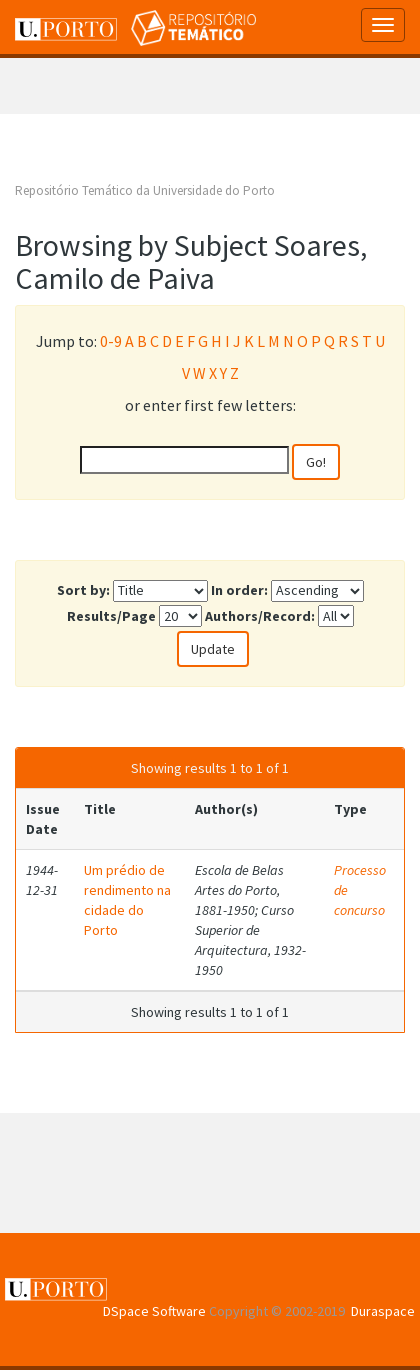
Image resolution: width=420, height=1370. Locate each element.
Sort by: (83, 590)
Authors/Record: (260, 616)
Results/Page (111, 616)
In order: (239, 590)
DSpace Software (154, 1311)
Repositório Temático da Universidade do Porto (145, 190)
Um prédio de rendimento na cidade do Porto (127, 900)
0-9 (111, 341)
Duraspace (383, 1311)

********

◆ **ASSIGNED TASK**
Print exactly the lines from the one containing "Results/Page (111, 616)" through the last line of the records above, both included.

◆ **SOLUTION TO THE PROBLEM**
Results/Page (111, 616)
In order: (239, 590)
DSpace Software (154, 1311)
Repositório Temático da Universidade do Porto (145, 190)
Um prédio de rendimento na cidade do Porto (127, 900)
0-9 (111, 341)
Duraspace (383, 1311)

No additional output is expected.